Ekonomik dalgalanmalar, emeklileri en çok vuran kesimlerden biri yapıyor. Türkiye'de milyonlarca kişi, sabit gelirleriyle hayatta kalmaya çalışıyor. Hükümetin enflasyon hedefleri, gerçek hayattaki fiyat etiketleriyle çelişince, umutlar yeise dönüşüyor. Bu durum, sosyal güvenlik sisteminin sınırlarını zorluyor.

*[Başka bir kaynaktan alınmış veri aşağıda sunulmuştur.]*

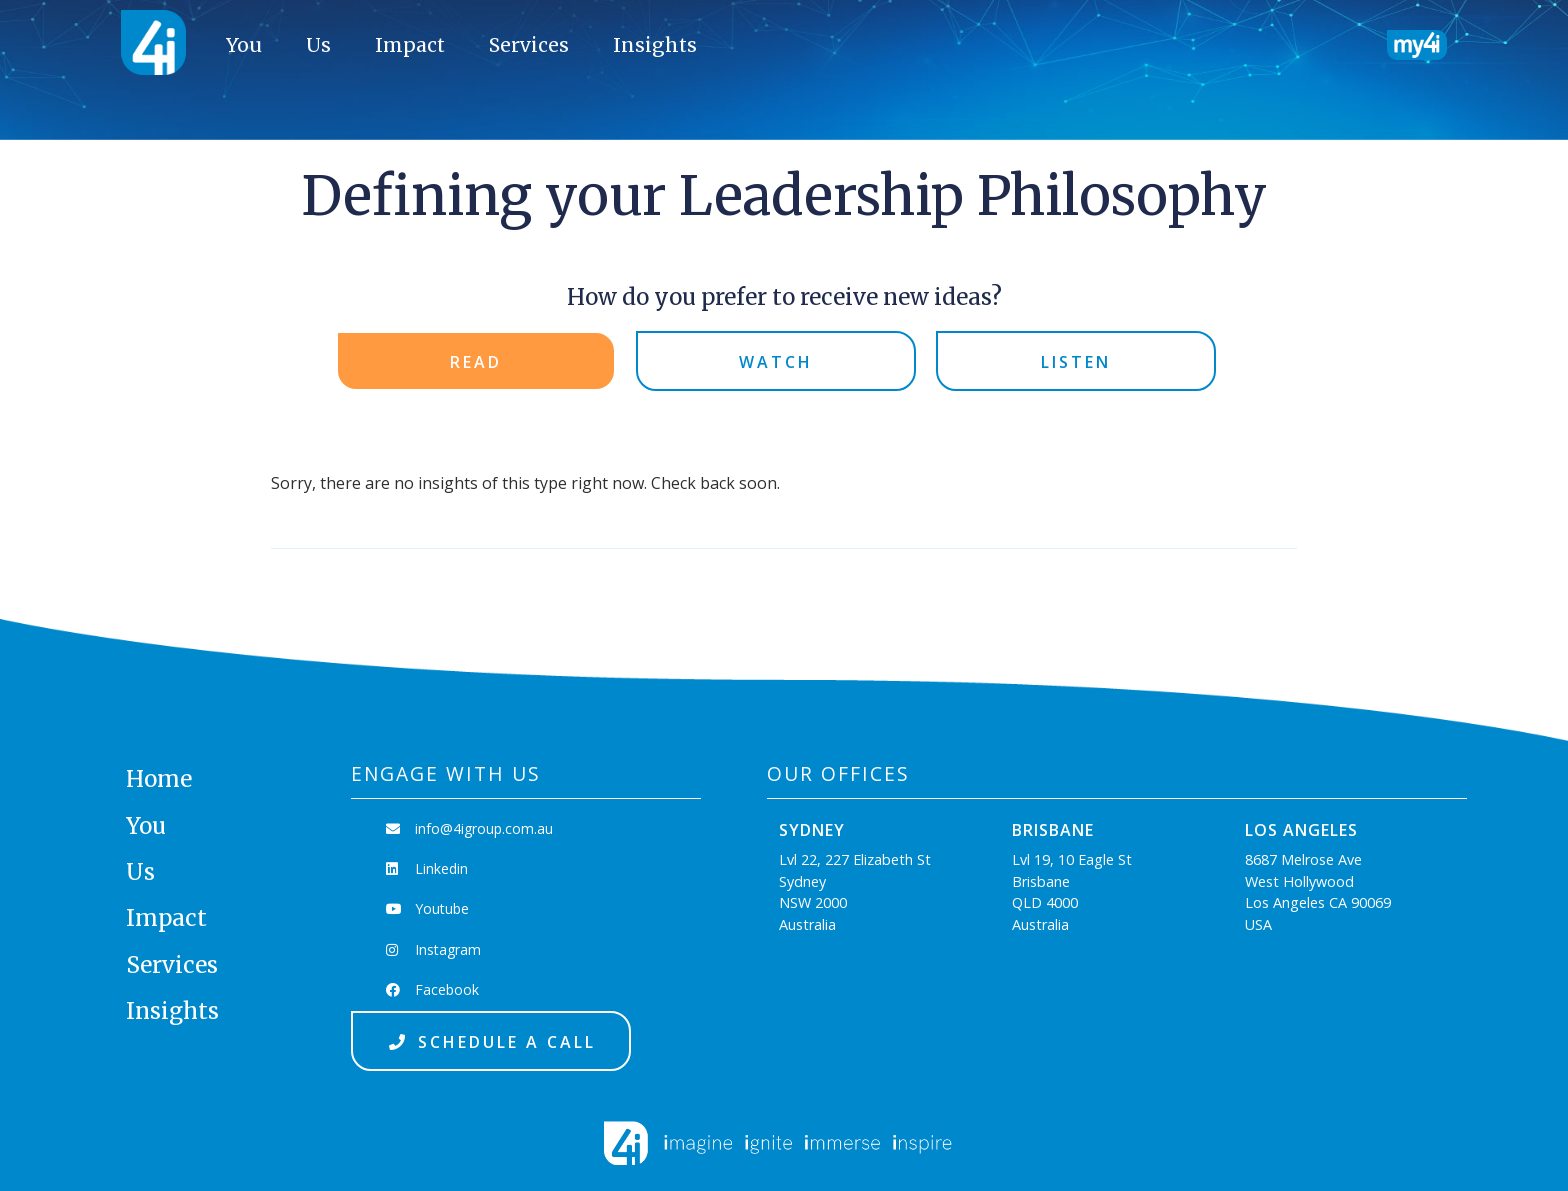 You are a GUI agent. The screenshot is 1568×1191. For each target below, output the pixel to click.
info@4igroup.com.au (469, 828)
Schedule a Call (491, 1042)
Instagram (433, 949)
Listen (1076, 362)
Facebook (432, 989)
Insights (655, 45)
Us (318, 45)
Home (159, 779)
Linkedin (427, 868)
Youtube (427, 908)
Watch (776, 362)
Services (529, 45)
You (244, 45)
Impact (410, 45)
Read (476, 362)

Emeklilerin gözü, Kasım ayı enflasyon verisinde. SGK ve Bağ-Kur kapsamında 17 milyon kişi, altı aylık enflasyona endeksli zam alacak. Şimşek'in yüzde 31'lik yıl sonu tahmini, yüzde 12,20'lik bir artışı öngörüyor. En düşük aylık 16 bin 810 liradan 18 bin 940 liraya yükselecek, ama bu, açlık sınırının yarısı bile değil. Araştırmalara göre, emeklilerin yüzde 83'ü temel ihtiyaçlarını karşılayamıyor; yüzde 42'si yüzde 50'nin üzerinde zam bekliyor. Yoksulluk sınırı 97 bin lirayı aşarken, bu rakamlar emeklileri açlık sınırının altında bırakıyor. Film alıntısıyla ifade edilen "İhtiyarlara Yer Yok" gerçeği, en ucuz ürünlere mahkum olanları anlatıyor – bayat ekmekler, indirimli sebzeler günlük rutini oluşturuyor.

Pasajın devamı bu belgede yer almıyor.